HeLa cells were grown in DMEM (Gibco, Life technologies), supplemented with 10% fetal calf serum (Gibco, Life Technologies) and 1% antibiotics (penicillin/streptomycin) (Gibco, Life Technologies), and maintained in a humidified incubator at 37 °C under a 5% CO2 atmosphere.
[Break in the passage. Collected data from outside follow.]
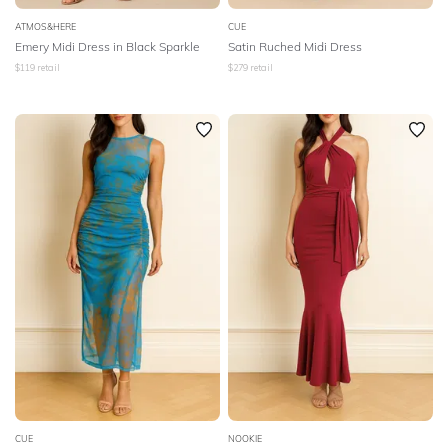
ATMOS&HERE
CUE
Emery Midi Dress in Black Sparkle
Satin Ruched Midi Dress
$
119
retail
$
279
retail
CUE
NOOKIE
Live imaging of HeLa cells

For the microscopy observation of living cells, HeLa cells were placed on a MatTek chamber and incubated overnight in a humidified incubator at 37 °C and under a 5% CO2 atmosphere to enable their attachment to the coverslip. All tested compounds were dissolved in DMSO and were diluted to the desired concentration in DMEM medium without fetal calf serum and without phenol red (Gibco, Life Technologies). To study the effect of different compounds on endocytosis in HeLa cells, transferrin from human serum, Alexa Fluor 488 Conjugate (Life Technologies) was implemented. The cells were pre-treated with the compounds for 30 min at 37 °C and a 5% CO2 atmosphere, followed by the exchange of the medium with a fresh one, containing the same compound concentration and 25 μg ml−1 fluorescently labelled transferrin. Imaging was done with a LSM 700 inverted confocal microscope (Zeiss) with a plan-apochromat 40 × /1.2 water objective lens for a time period of up to 20 min after placing the transferrin-containing solution on the cells. The images were quantified in ImageJ by measuring the signal intensity of the mock-treated (between 0.01% [v/v] and 0.7% [v/v] DMSO) cells and the signal intensity of the compound-treated cells.

Data availability

The authors declare that all data supporting the findings of this study are available within the article and its Supplementary Information files.

Additional information

How to cite this article: Dejonghe, W. et al. Mitochondrial uncouplers inhibit clathrin-mediated endocytosis largely through cytoplasmic acidification. Nat. Commun. 7:11710 doi: 10.1038/ncomms11710 (2016).